The first insulin pen was developed in 1985, providing millions of diabetics with a discreet and accurate means of self-administering the correct dose of insulin. This pen would improve the quality of life for people living with diabetes, whilst eliminating the need for bulky glass syringes. Almost 40 years later, the insulin pen is now an essential device for people living with diabetes. However, comprised of 77% plastics (PP, POM, PC/ABS), managing the end-of-life of these disposable pens is problematic. Given that they cannot be disposed of in a plastics recycling bin for obvious health reasons, they are generally incinerated.

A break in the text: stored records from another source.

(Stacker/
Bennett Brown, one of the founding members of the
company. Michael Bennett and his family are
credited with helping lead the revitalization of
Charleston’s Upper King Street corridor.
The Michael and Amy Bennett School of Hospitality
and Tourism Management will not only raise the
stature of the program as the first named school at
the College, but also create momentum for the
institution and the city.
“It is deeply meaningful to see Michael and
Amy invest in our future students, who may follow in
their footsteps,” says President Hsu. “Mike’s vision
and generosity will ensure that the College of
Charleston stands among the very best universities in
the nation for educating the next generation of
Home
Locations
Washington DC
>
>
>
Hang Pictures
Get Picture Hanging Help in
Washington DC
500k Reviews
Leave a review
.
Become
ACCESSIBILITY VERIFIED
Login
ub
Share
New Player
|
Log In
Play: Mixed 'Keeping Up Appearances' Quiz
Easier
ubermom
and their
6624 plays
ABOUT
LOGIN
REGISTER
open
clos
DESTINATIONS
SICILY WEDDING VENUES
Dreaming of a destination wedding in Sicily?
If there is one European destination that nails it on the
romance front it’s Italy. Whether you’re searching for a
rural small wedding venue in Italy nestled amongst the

A circular economic sector
Novo Nordisk has set itself the challenge of finding an end-of-life solution for these products; to transform them from waste to resource. This Danish healthcare company—which will soon celebrate its 100th anniversary—distributes 600 million disposable injector pens worldwide each year. This represents over 12,000 tonnes of plastic. To achieve their goal, the company has just announced the launch of Returpen™, the first recovery and recycling scheme for disposable injector pens, in France. This initiative is part of Novo Nordisk’s “Circular for Zero” environmental policy, and so far, it has been developed in 3 other countries: Brazil, Denmark and the UK. In Denmark, the two-year-old scheme has collected 77,000 pens, whilst 15,000 pens have been recycled in the UK since the scheme was launched in November 2021, and it hopes to recycle 700,000 pens by end 2023. The scheme is also being rolled out in the US, Japan, China, Germany and Italy.

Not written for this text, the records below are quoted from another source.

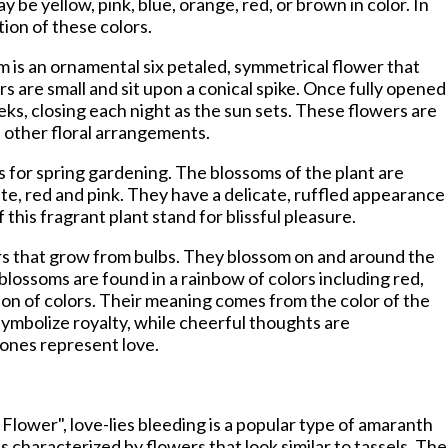
be yellow, pink, blue, orange, red, or brown in color. In
tion of these colors.
 is an ornamental six petaled, symmetrical flower that
rs are small and sit upon a conical spike. Once fully opened
ks, closing each night as the sun sets. These flowers are
d other floral arrangements.
 for spring gardening. The blossoms of the plant are
hite, red and pink. They have a delicate, ruffled appearance
this fragrant plant stand for blissful pleasure.
ers that grow from bulbs. They blossom on and around the
blossoms are found in a rainbow of colors including red,
tion of colors. Their meaning comes from the color of the
symbolize royalty, while cheerful thoughts are
 ones represent love.
 Flower", love-lies bleeding is a popular type of amaranth
s characterized by flowers that look similar to tassels. The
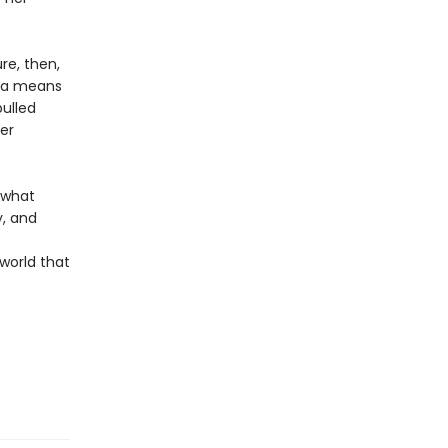
re, then,
d a means
pulled
er
f what
, and
world that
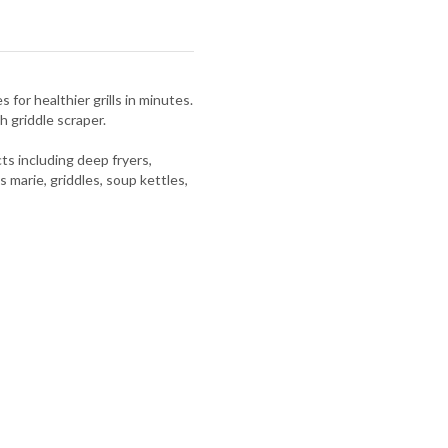
 for healthier grills in minutes.
h griddle scraper.
s including deep fryers,
s marie, griddles, soup kettles,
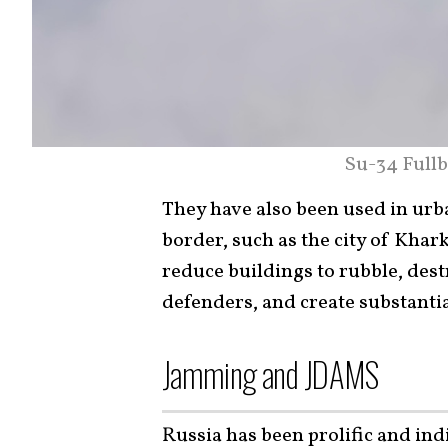
Su-34 Fullb
They have also been used in urba
border, such as the city of Khark
reduce buildings to rubble, dest
defenders, and create substantia
Jamming and JDAMS
Russia has been prolific and ind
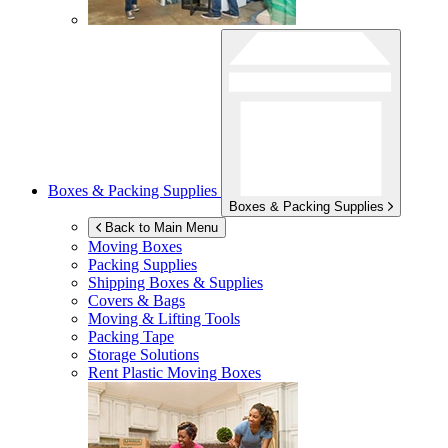
Boxes & Packing Supplies
Boxes & Packing Supplies
Back to Main Menu
Moving Boxes
Packing Supplies
Shipping Boxes & Supplies
Covers & Bags
Moving & Lifting Tools
Packing Tape
Storage Solutions
Rent Plastic Moving Boxes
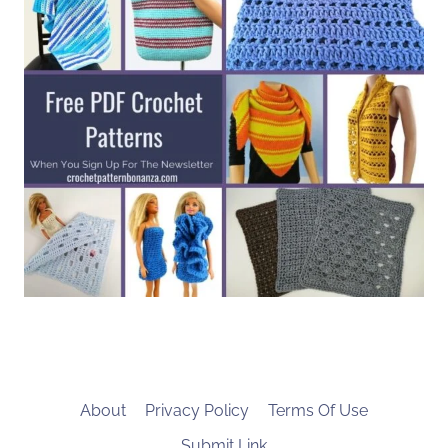
About
Privacy Policy
Terms Of Use
Submit Link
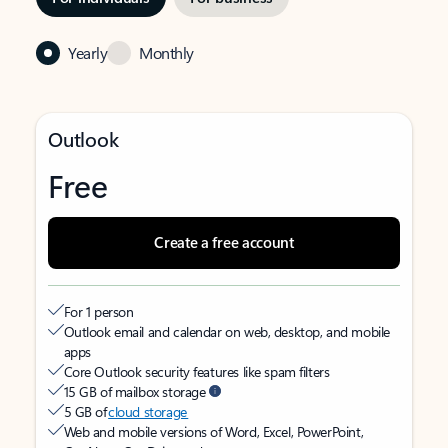
Yearly
Monthly
Outlook
Free
Create a free account
For 1 person
Outlook email and calendar on web, desktop, and mobile
apps
Core Outlook security features like spam filters
15 GB of mailbox storage
5 GB of
cloud storage
Web and mobile versions of Word, Excel, PowerPoint,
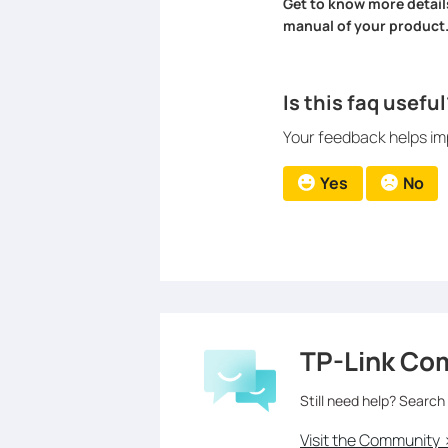
Get to know more detail
manual of your product
Is this faq useful
Your feedback helps imp
Yes
No
TP-Link Co
Still need help? Search
Visit the Community 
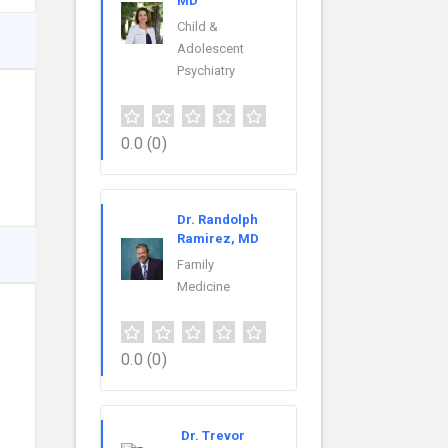
MD
Child &
Adolescent
Psychiatry
0.0
(0)
Dr. Randolph
Ramirez, MD
Family
Medicine
0.0
(0)
Dr. Trevor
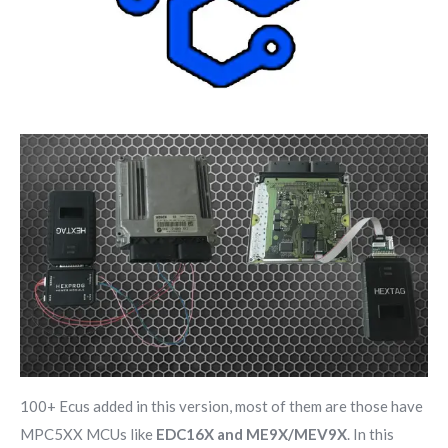
100+ Ecus added in this version, most of them are those have
MPC5XX MCUs like
EDC16X and ME9X/MEV9X
. In this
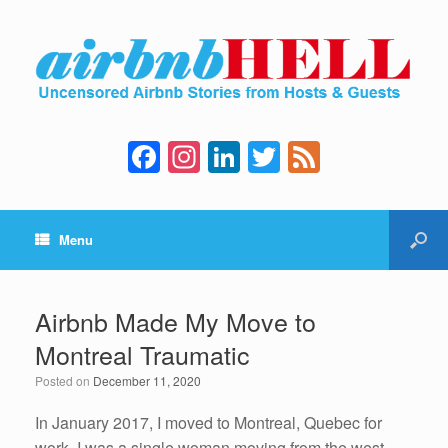
F
In
Li
T
F
a
st
n
wi
e
c
a
k
tt
e
Menu
e
gr
e
er
d
b
a
dI
o
m
n
Airbnb Made My Move to
o
Montreal Traumatic
k
Posted on
December 11, 2020
In January 2017, I moved to Montreal, Quebec for
work. I was a single woman moving from the west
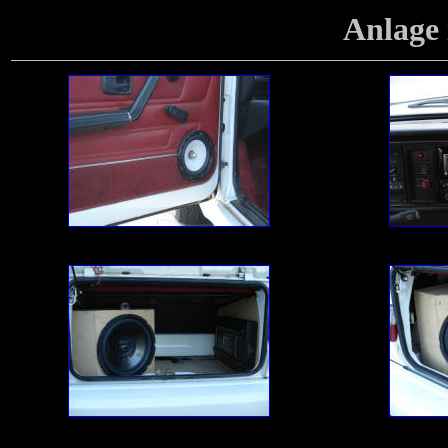
Anlage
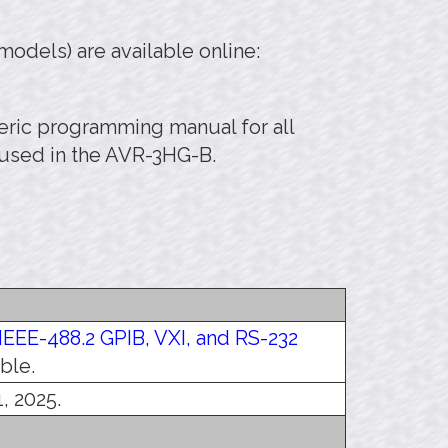
odels) are available online:
eneric programming manual for all
 used in the AVR-3HG-B.
IEEE-488.2 GPIB, VXI, and RS-232
ble.
, 2025.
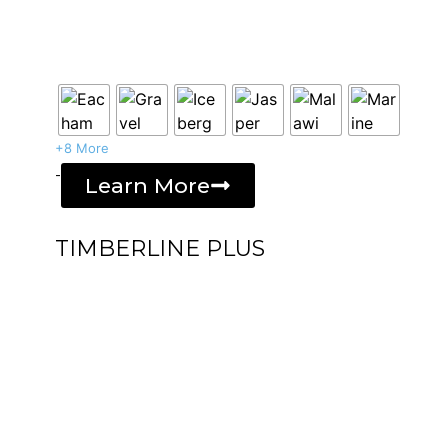
+8 More
-
Learn More
TIMBERLINE PLUS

Recycling and valorising millions of insulin injector pens
Patients can pick up a recycling pouch from a participating pharmacy or order one free of charge from the returpen.fr website. After using the pen, they remove the needle, place the pen in the recycling pouch or envelope and take the pouch back to the pharmacy or send the envelope back by post. The pens are then collected and sent to Denmark. There, they will be processed and recycled by Zirq Solutions, which has set up a specialised industrial process to recycle up to 85% of the materials and reuse them in the manufacturing of furniture. Hay, a world-renowned Danish design company, is responsible for designing these recycled plastic chairs, each made from 120 used pens. Thanks to another designer, glass from discarded insulin bottles will also be melted down and given a new lease of life, this time in the form of globe lamps.
Novo Nordisk hopes to eventually avoid transporting the pens back to Denmark by setting up a recycling process in France. By 2024, the company aims to collect 5 million of the 25 million pens used each year in France.